Chapter Sixteen – Angela
Chapter Sixteen
Angela
Just follow your nose, felt like really trite advice, the further the truck rattled down the hill.
But I’d never needed to sniff Rabbit out before—and I’d never been so free of silver.
It was exhilarating—I found myself pushing the truck to the edge of its limits, going as fast as it could handle taking the turns, trusting my reaction-time utterly.
I slowed down as I was about to reach the real roads of civilization. If I got pulled over now, I’d be in trouble; I didn’t have any ID and the truck wasn’t mine. I hopped out, feeling the nearness of the moon over head, and breathed the desert air in deep.
Rabbit, baby, where are you?
Suddenly, there was the thinnest sliver of a scent I knew.

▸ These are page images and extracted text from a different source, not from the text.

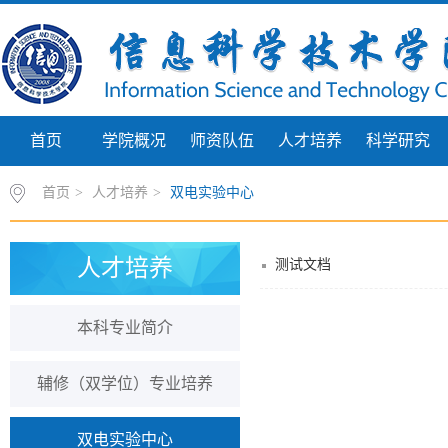
首页
学院概况
师资队伍
人才培养
科学研究
首页
>
人才培养
>
双电实验中心
人才培养
测试文档
本科专业简介
辅修（双学位）专业培养
双电实验中心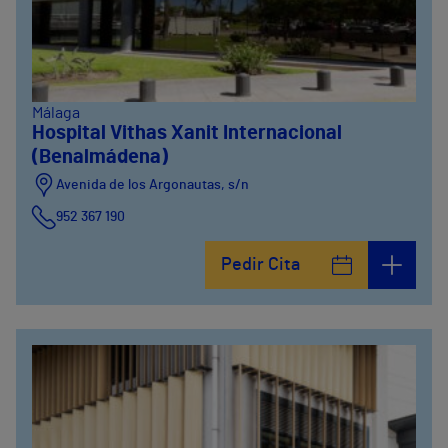
Málaga
Hospital Vithas Xanit Internacional
(Benalmádena)
Avenida de los Argonautas, s/n
952 367 190
Avenida del Cosmo , 4
Pedir Cita
952 56 19 51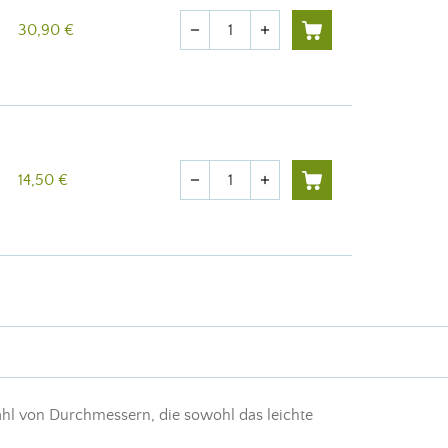
Menge
30,90 €
remove
add
Menge
14,50 €
remove
add
zahl von Durchmessern, die sowohl das leichte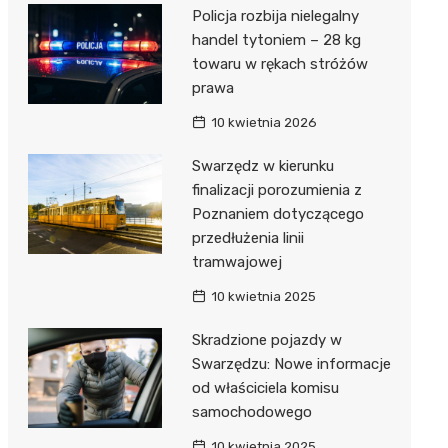
Policja rozbija nielegalny
handel tytoniem – 28 kg
towaru w rękach stróżów
prawa
10 kwietnia 2026
Swarzędz w kierunku
finalizacji porozumienia z
Poznaniem dotyczącego
przedłużenia linii
tramwajowej
10 kwietnia 2025
Skradzione pojazdy w
Swarzędzu: Nowe informacje
od właściciela komisu
samochodowego
10 kwietnia 2025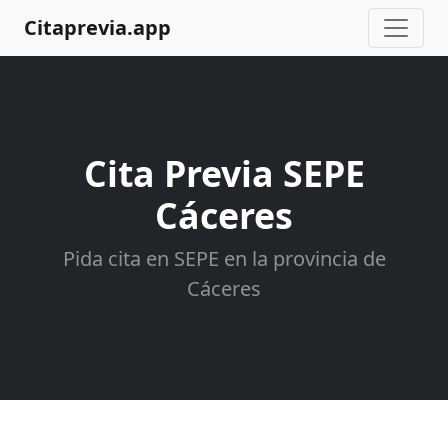
Citaprevia.app
Cita Previa SEPE
Cáceres
Pida cita en SEPE en la provincia de
Cáceres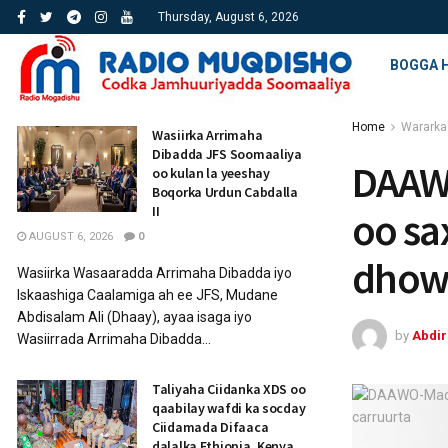
Thursday, August 6, 2026
BOGGA 
Home
Wararka
Wasiirka Arrimaha
Dibadda JFS Soomaaliya
DAAW
oo kulan la yeeshay
Boqorka Urdun Cabdalla
II
oo sa
AUGUST 6, 2026
0
dhowr
Wasiirka Wasaaradda Arrimaha Dibadda iyo
Iskaashiga Caalamiga ah ee JFS, Mudane
Abdisalam Ali (Dhaay), ayaa isaga iyo
by
Abdi
Wasiirrada Arrimaha Dibadda...
Taliyaha Ciidanka XDS oo
qaabilay wafdi ka socday
Ciidamada Difaaca
dalalka Ethiopia, Kenya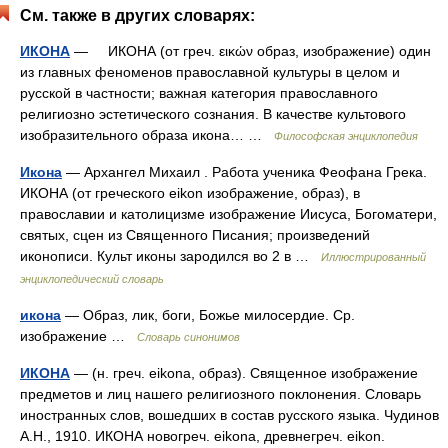
См. также в других словарях:
ИКОНА
— ИКОНА (от греч. εικών образ, изображение) один
из главных феноменов православной культуры в целом и
русской в частности; важная категория православного
религиозно эстетического сознания. В качестве культового
изобразительного образа икона… …
Философская энциклопедия
Икона
— Архангел Михаил . Работа ученика Феофана Грека.
ИКОНА (от греческого eikon изображение, образ), в
православии и католицизме изображение Иисуса, Богоматери,
святых, сцен из Священного Писания; произведений
иконописи. Культ иконы зародился во 2 в …
Иллюстрированный
энциклопедический словарь
икона
— Образ, лик, боги, Божье милосердие. Ср.
изображение …
Словарь синонимов
ИКОНА
— (н. греч. eikona, образ). Священное изображение
предметов и лиц нашего религиозного поклонения. Словарь
иностранных слов, вошедших в состав русского языка. Чудинов
А.Н., 1910. ИКОНА новогреч. eikona, древнегреч. eikon.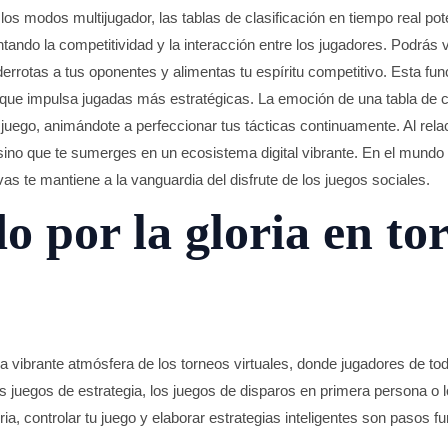
os modos multijugador, las tablas de clasificación en tiempo real po
ntando la competitividad y la interacción entre los jugadores. Podrá
derrotas a tus oponentes y alimentas tu espíritu competitivo. Esta fu
 lo que impulsa jugadas más estratégicas. La emoción de una tabla de 
 juego, animándote a perfeccionar tus tácticas continuamente. Al rela
 sino que te sumerges en un ecosistema digital vibrante. En el mundo
as te mantiene a la vanguardia del disfrute de los juegos sociales.
 por la gloria en to
n la vibrante atmósfera de los torneos virtuales, donde jugadores de 
os juegos de estrategia, los juegos de disparos en primera persona o 
ria, controlar tu juego y elaborar estrategias inteligentes son pasos 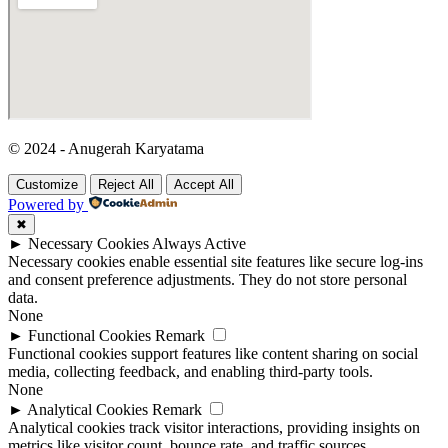
© 2024 - Anugerah Karyatama
Customize
Reject All
Accept All
Powered by
✖
►
Necessary Cookies
Always Active
Necessary cookies enable essential site features like secure log-ins
and consent preference adjustments. They do not store personal
data.
None
►
Functional Cookies
Remark
Functional cookies support features like content sharing on social
media, collecting feedback, and enabling third-party tools.
None
►
Analytical Cookies
Remark
Analytical cookies track visitor interactions, providing insights on
metrics like visitor count, bounce rate, and traffic sources.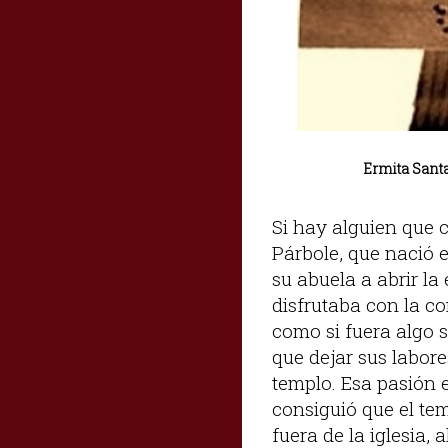
Ermita Santa
Si hay alguien que 
Párbole, que nació 
su abuela a abrir la
disfrutaba con la c
como si fuera algo s
que dejar sus labore
templo. Esa pasión e
consiguió que el tem
fuera de la iglesia,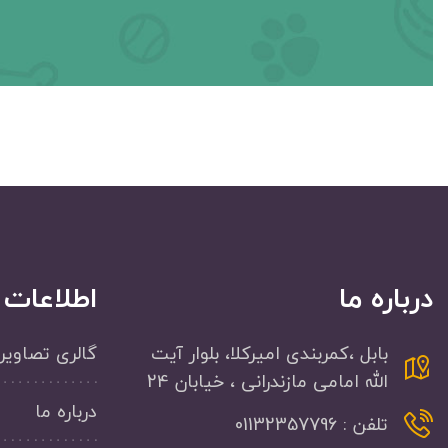
درباره ما
اطلاعات
بابل ،کمربندی امیرکلا، بلوار آیت
گالری تصاویر
الله امامی مازندرانی ، خیابان 24
درباره ما
تلفن : 01132357796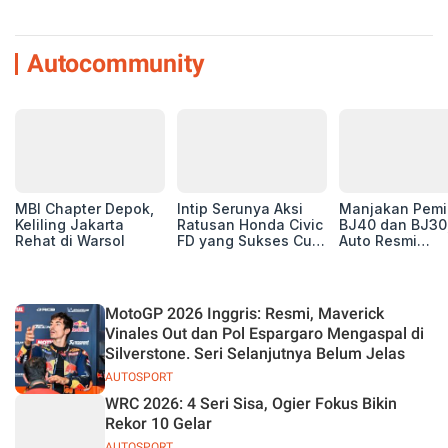
Autocommunity
MBI Chapter Depok,
Intip Serunya Aksi
Manjakan Pemil
Keliling Jakarta
Ratusan Honda Civic
BJ40 dan BJ30
Rehat di Warsol
FD yang Sukses Curi
Auto Resmi
Perhatian di Munas
Deklarasikan B
IV Ungaran!
ORV Chapter l
Touring Carita
MotoGP 2026 Inggris: Resmi, Maverick
Vinales Out dan Pol Espargaro Mengaspal di
Silverstone. Seri Selanjutnya Belum Jelas
AUTOSPORT
WRC 2026: 4 Seri Sisa, Ogier Fokus Bikin
Rekor 10 Gelar
AUTOSPORT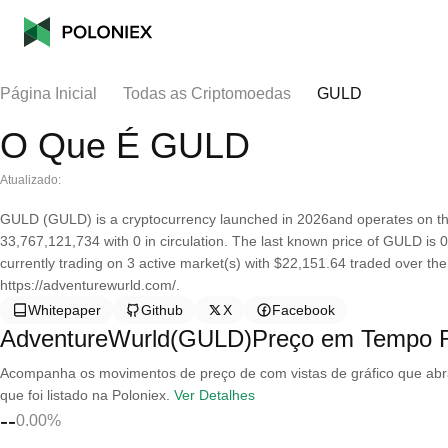
Página Inicial
Todas as Criptomoedas
GULD
O Que É GULD
Atualizado:
GULD (GULD) is a cryptocurrency launched in 2026and operates on th
33,767,121,734 with 0 in circulation. The last known price of GULD is 
currently trading on 3 active market(s) with $22,151.64 traded over th
https://adventurewurld.com/.
Whitepaper
Github
X
Facebook
AdventureWurld(GULD)Preço em Tempo 
Acompanha os movimentos de preço de com vistas de gráfico que abran
que foi listado na Poloniex.
Ver Detalhes
--
0.00%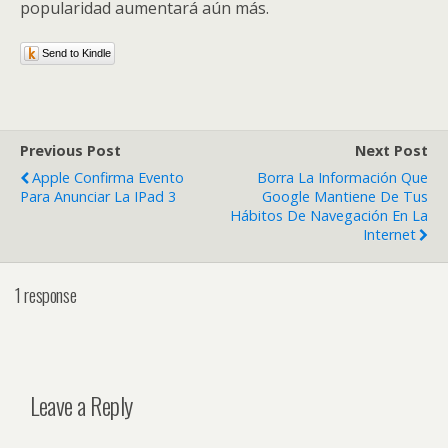
popularidad aumentará aún más.
Send to Kindle
Previous Post
Next Post
Apple Confirma Evento
Borra La Información Que
Para Anunciar La IPad 3
Google Mantiene De Tus
Hábitos De Navegación En La
Internet
1 response
Leave a Reply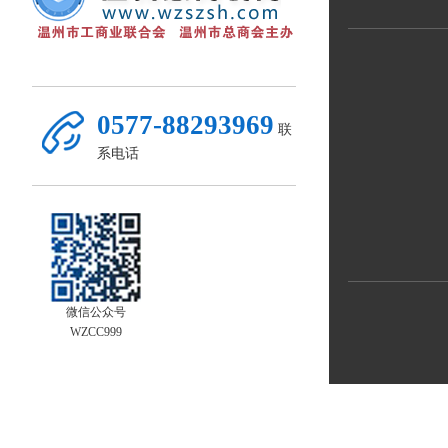
0577-88293969
联
系电话
微信公众号
WZCC999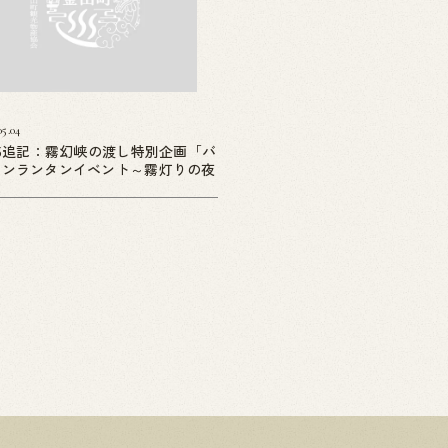
05.04
05追記：霧幻峡の渡し特別企画「バ
ーンランタンイベント～霧灯りの夜
」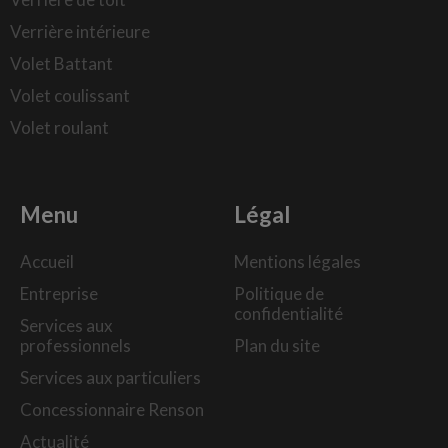
Verrière intérieure
Volet Battant
Volet coulissant
Volet roulant
Menu
Légal
Accueil
Mentions légales
Entreprise
Politique de
confidentialité
Services aux
professionnels
Plan du site
Services aux particuliers
Concessionnaire Renson
Actualité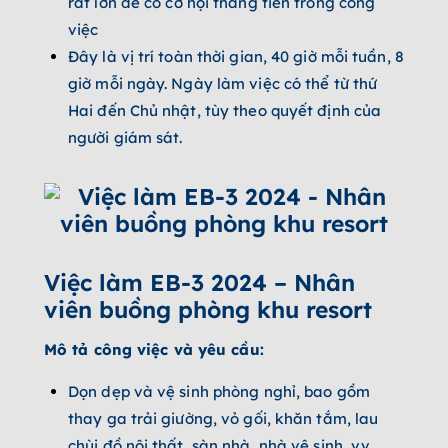
rất lớn để có cơ hội thăng tiến trong công
việc
Đây là vị trí toàn thời gian, 40 giờ mỗi tuần, 8
giờ mỗi ngày. Ngày làm việc có thể từ thứ
Hai đến Chủ nhật, tùy theo quyết định của
người giám sát.
Việc làm EB-3 2024 – Nhân
viên buồng phòng khu resort
Mô tả công việc và yêu cầu:
Dọn dẹp và vệ sinh phòng nghỉ, bao gồm
thay ga trải giường, vỏ gối, khăn tắm, lau
chùi đồ nội thất, sàn nhà, nhà vệ sinh, v.v.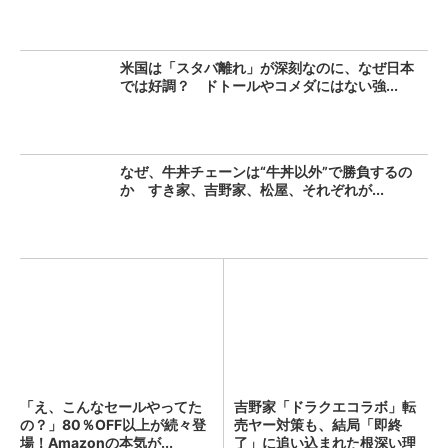
米国は「スタバ離れ」が深刻なのに、なぜ日本
では好調？ ドトールやコメダにはない強...
なぜ、牛丼チェーンは“牛丼以外”で勝負するの
か すき家、吉野家、松屋、それぞれが...
「え、こんなセールやってた
吉野家「ドラクエコラボ」転
の？」80％OFF以上が続々登
売ヤー対策も、結局「即終
場！Amazonの本気が...
了」に追い込まれた根深い理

Not the wildness behind me, the pine trees and the loam, or the dry dust ahead of me, with the scrub brush clinging on.
But somehow I scented something familiar and known—even though I’d only had minutes with Rabbit after the magician had visited us earlier this night, before we had to say good-bye.
It didn’t matter. His scent was written in my heart.
It smelled like home.
And he was out there, somewhere.
At a forty-five degree angle to the road. The truck couldn’t go off road—but if I drove north eventually I’d find a turn.
I leapt back into the cab and rolled all the windows down.
An hour of driving later, following roads I’d never been on before, my nose pulled me up to some kind of smoldering remains—with three motorcycles parked out front.
The Pack—I turned off my headlights and coasted in in neutral, too late for safety, but I didn’t care about that anymore.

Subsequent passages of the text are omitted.